[comp.lang.perl] An AWK script to check "junk" for newsgroups

Sepp@ppcger.ppc.sub.org (Josef Wolf) (02/20/91)

dglo@ADS.COM (Dave Glowacki) writes:

] Since, as a rule, EVERY C or shell program posted must be followed up
] by a PERL script, here's my version of NEWJUNK.

Well. Fine fine. But what about using standard-tools? Which *IX is
_delivered_ with Perl?

Now here is my version of NEWJUNK. It could have been better, but older
versions of gawk have these ugly memory-leak, so you have to sort out
the 'Newsgroups:' lines and pipe it into gawk :-(

The awk-version will most likely be slower than the C-version and the
Perl-Version, but it schould run on most *IX with little modifications.
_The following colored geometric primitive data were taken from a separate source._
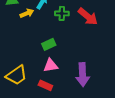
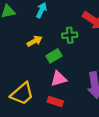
yellow arrow: (27, 13) -> (35, 41), moved
green cross: (62, 13) -> (70, 35), moved

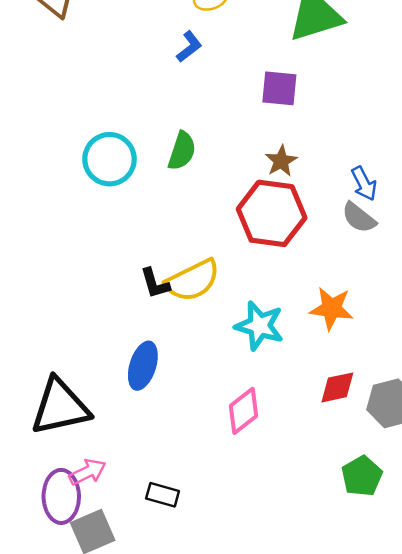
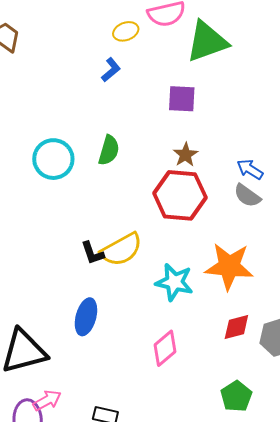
blue arrow: (364, 184) -> (250, 169), turned 152
orange star: (331, 308) -> (229, 266), size x1.4
green pentagon: (362, 476) -> (236, 396), moved

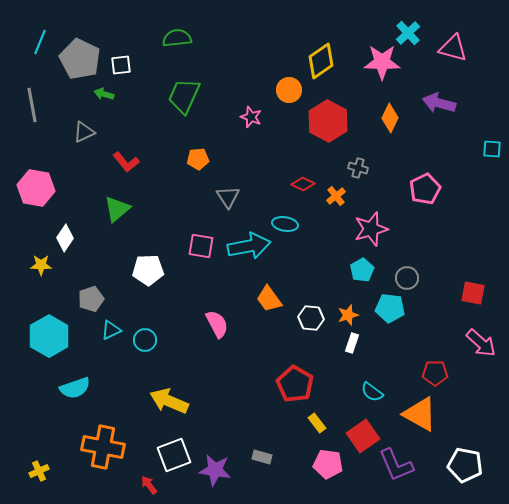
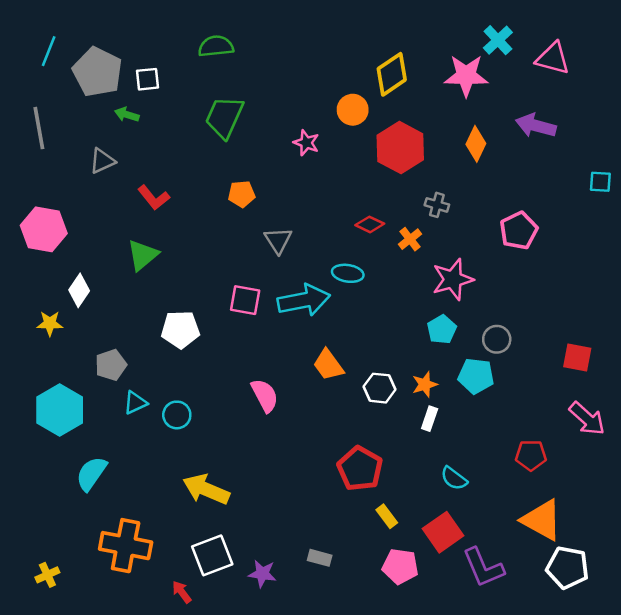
cyan semicircle: (75, 388) -> (91, 474), turned 144
orange triangle: (420, 414) -> (542, 520), moved
purple star: (215, 470) -> (262, 574), size x0.7

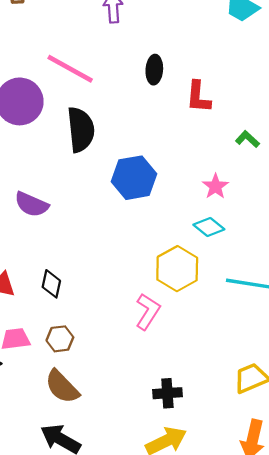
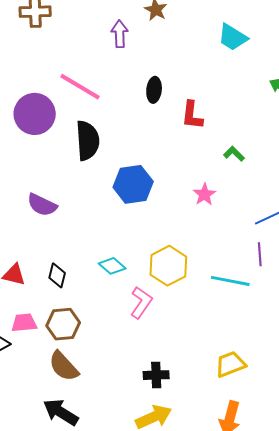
cyan diamond: (209, 227) -> (112, 266), moved
brown hexagon: (60, 339) -> (63, 324), size x1.4

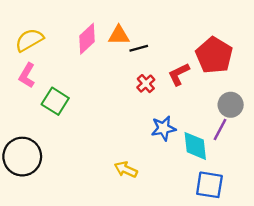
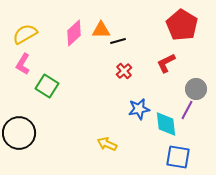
red pentagon: (214, 55) -> (182, 25), moved
red L-shape: (179, 74) -> (166, 63), moved

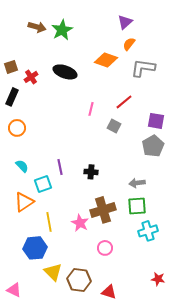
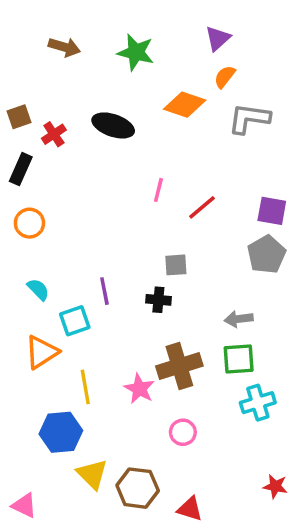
green star: (62, 30) -> (136, 52), moved, turned -30
red line: (124, 102) -> (202, 207), moved
gray square: (114, 126) -> (176, 265), moved, turned -32

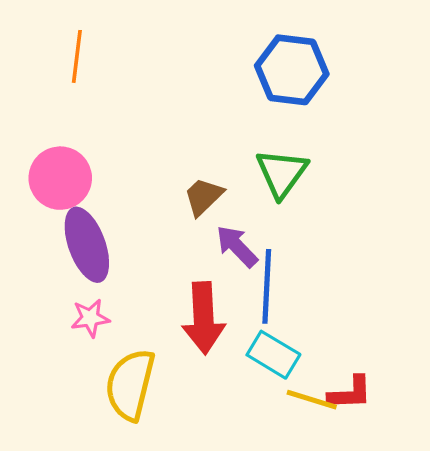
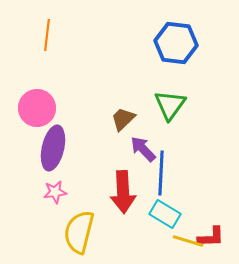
purple ellipse: (87, 245) -> (53, 148), turned 33

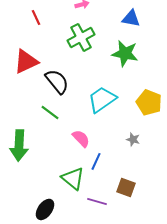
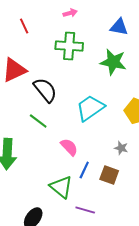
green cross: (81, 37) -> (69, 46), turned 32
brown square: (126, 187) -> (109, 175), moved

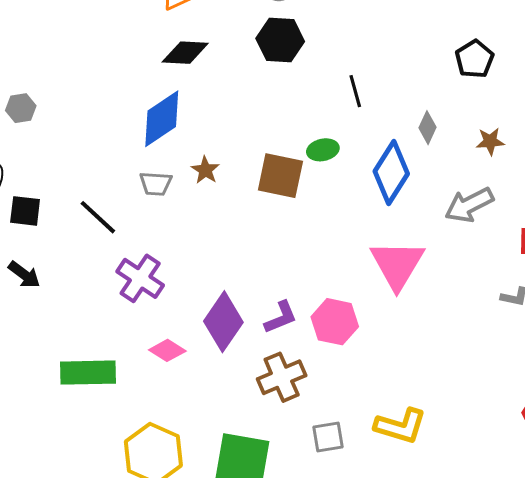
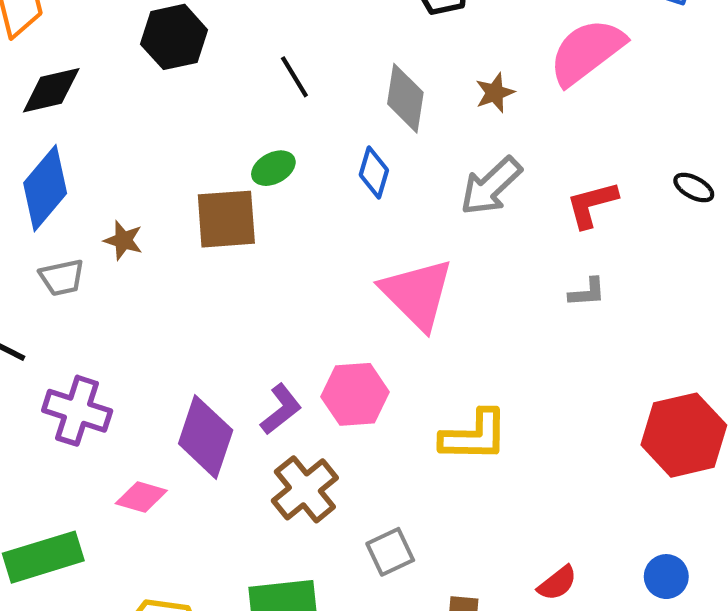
gray diamond: (428, 128) -> (405, 98), size x1.5
blue diamond: (391, 173) -> (374, 172), size x0.6
yellow L-shape: (401, 426) -> (474, 436), moved

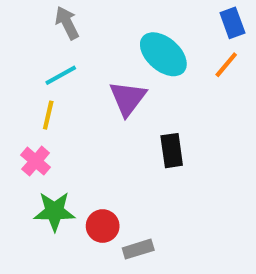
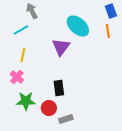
orange line: (226, 65) -> (108, 31), turned -48
cyan line: (61, 75) -> (21, 30), moved
black rectangle: (172, 151) -> (59, 88), moved

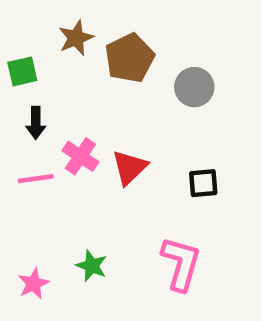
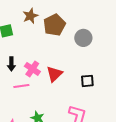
black arrow: (36, 123) -> (11, 64), moved
pink line: (36, 179) -> (21, 86), moved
This version uses 3 config files:
/usr/lib/news/newjunk.active    this are the newsgroups, I am interested
/usr/lib/news/newjunk.trash     to throw away the entire Newsgroups:-line
/usr/lib/news/newjunk.junk      Newsgroups, I don't want

In the config-files you can use regular expressions. Here is my
newjunk.active, for example:

---- snipp ----
# newjunk.active
#
# these are the newsgroups I want to have complete, if they will be
# found in junk
^comp\.sys\..*
^comp\.os\..*
^comp\.mail.*
^dnet\..*
^eunet\..*
^mnet\..*
^ppc\..*
^sub\..*
#               I want all.sources.all
.*\.sources.*
#               and all.os9.all
.*\.os9\..*
---- snipp ----

Here goes newjunk.awk. Just pipe all '^Newsgroups:' into 'awk -f newjunk.awk'

---- snipp---
BEGIN {

# read in active
  FS = ":";
#      ^^^  my news-system needs this one
  while (getline <"/usr/lib/news/active" > 0)
    if (length ($1))
      active [activecount++] = $1;

# read in config files
  while (getline tmp <"/usr/lib/news/newjunk.active" > 0)
    if (length (tmp) && !match (tmp, "^#"))
      nactive [nactivecount++] = tmp;

  while (getline tmp <"/usr/lib/news/newjunk.trash" > 0)
    if (length (tmp) && !match (tmp, "^#"))
      trash [trashcount++] = tmp;

  while (getline tmp <"/usr/lib/news/newjunk.junk" > 0)
    if (length (tmp) && !match (tmp, "^#"))
      junk [junkcount++] = tmp;

  FS = ",";
# newsgroups are separated with kommas
}

function insert_newsgroup(ng) {

# if newsgroup is alraedy inserted, we can save some time
  for (k = 0; k < newcount; k++)
    if (ng == newgroups [k])
      return;

# skip newsgroup if it is already active
  for (k = 0; k < activecount; k++)
    if (ng == active [k])
      return;

# insert newsgroup
  newgroups [newcount++] = ng;
}


// {

# check every newsgroup given in input line
  for (j = 1; j <= NF; j++) {

# do we want this newsgroup?
    for (i = 0; i < nactivecount; i++) {
      if (match ($j, nactive [i])) {
        insert_newsgroup($j);
#        break;
# don't know why I get some bus-error at this break -- sigh!
# but the script runs without this too (grinn :-)
      }
    }

# is there any trash-newsgroup?
    for (i = 0; i < trashcount; i++)
      if (match ($j, trash [i]))
        next;

# no trash-groups -> sort out the junk-newsgroups
    to_insert_count = 0;
    for (i = 0; i < junkcount; i++)
      if (!match ($j, junk [i]))
        to_insert [to_insert_count++] = $j;
  }

# insert them now
  for (i = 0; i < to_insert_count; i++)
    insert_newsgroup(to_insert [i]);
}

END {
  for (i = 0; i < newcount; i++) {
# insert the command for YOUR inews here
    cmd = "inews -ad=local '-c=newgroup:" newgroups[i] "' </nil";
    system (cmd);
    print newgroups [i];
  }
}
---- snipp ----

Greetings
        Sepp

Disclaimer: I had no time to make much tests of this version of newjunk.awk 
            If there are bugs, please let me know :-)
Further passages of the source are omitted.